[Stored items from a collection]

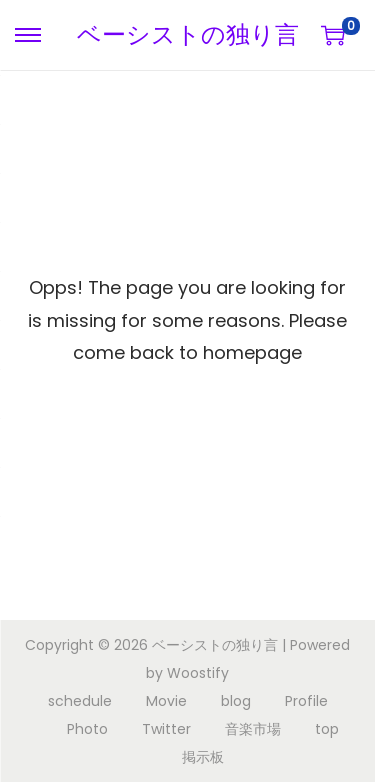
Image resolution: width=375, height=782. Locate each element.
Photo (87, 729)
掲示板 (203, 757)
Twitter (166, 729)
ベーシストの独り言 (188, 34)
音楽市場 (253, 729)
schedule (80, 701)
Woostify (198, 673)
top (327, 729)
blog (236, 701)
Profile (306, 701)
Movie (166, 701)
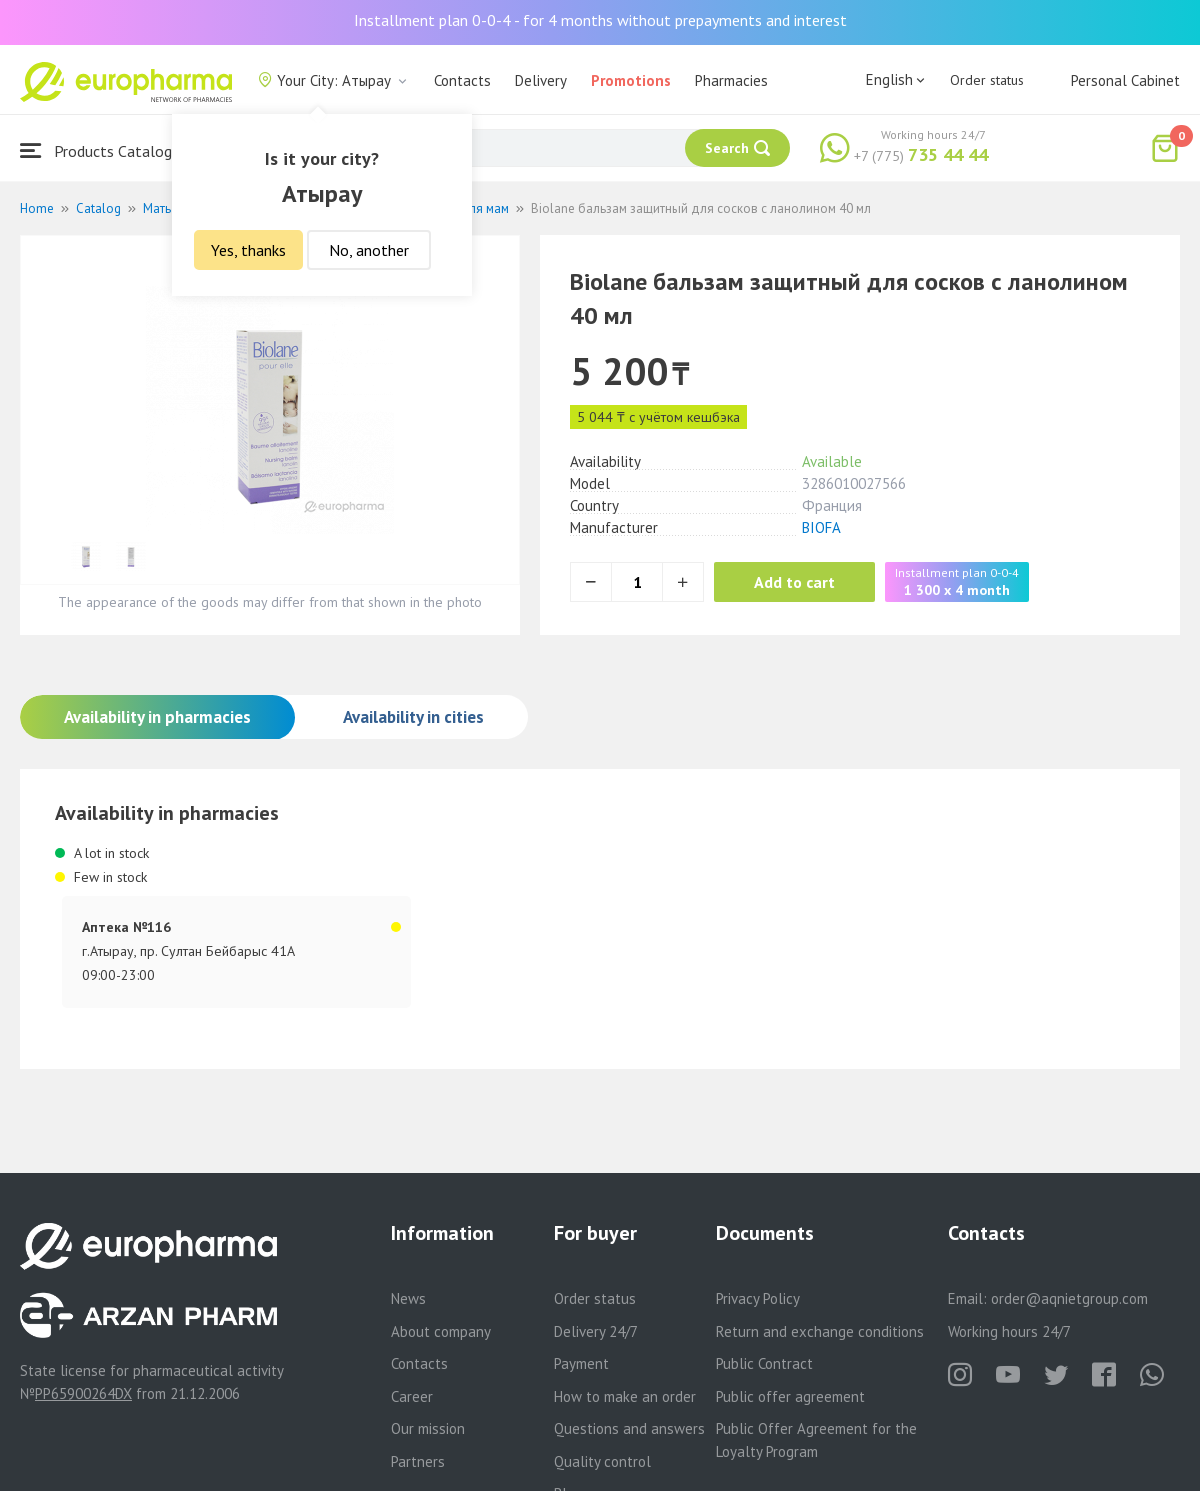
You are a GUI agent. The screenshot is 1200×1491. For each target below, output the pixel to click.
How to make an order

- **Work instruction**
Give every line above again exactly, with no pictures.

- **Output of the task**
Image resolution: width=375, height=782. Locate each element.
Photo (87, 729)
掲示板 (203, 757)
Twitter (166, 729)
ベーシストの独り言 (188, 34)
音楽市場 (253, 729)
schedule (80, 701)
Woostify (198, 673)
top (327, 729)
blog (236, 701)
Profile (306, 701)
Movie (166, 701)
You are a GUI agent. The screenshot is 1200×1491. For each target below, output the pixel to click.
How to make an order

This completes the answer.